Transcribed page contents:

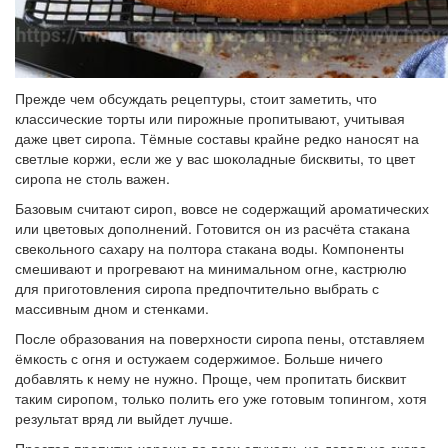
Прежде чем обсуждать рецептуры, стоит заметить, что
классические торты или пирожные пропитывают, учитывая
даже цвет сиропа. Тёмные составы крайне редко наносят на
светлые коржи, если же у вас шоколадные бисквиты, то цвет
сиропа не столь важен.
Базовым считают сироп, вовсе не содержащий ароматических
или цветовых дополнений. Готовится он из расчёта стакана
свекольного сахару на полтора стакана воды. Компоненты
смешивают и прогревают на минимальном огне, кастрюлю
для приготовления сиропа предпочтительно выбрать с
массивным дном и стенками.
После образования на поверхности сиропа пены, отставляем
ёмкость с огня и остужаем содержимое. Больше ничего
добавлять к нему не нужно. Проще, чем пропитать бисквит
таким сиропом, только полить его уже готовым топингом, хотя
результат вряд ли выйдет лучше.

PROBLEM TO WORK ON - The data needs to be reproduced exactly, please, apart from its pictures.

THE ANSWER -
Прежде чем обсуждать рецептуры, стоит заметить, что
классические торты или пирожные пропитывают, учитывая
даже цвет сиропа. Тёмные составы крайне редко наносят на
светлые коржи, если же у вас шоколадные бисквиты, то цвет
сиропа не столь важен.
Базовым считают сироп, вовсе не содержащий ароматических
или цветовых дополнений. Готовится он из расчёта стакана
свекольного сахару на полтора стакана воды. Компоненты
смешивают и прогревают на минимальном огне, кастрюлю
для приготовления сиропа предпочтительно выбрать с
массивным дном и стенками.
После образования на поверхности сиропа пены, отставляем
ёмкость с огня и остужаем содержимое. Больше ничего
добавлять к нему не нужно. Проще, чем пропитать бисквит
таким сиропом, только полить его уже готовым топингом, хотя
результат вряд ли выйдет лучше.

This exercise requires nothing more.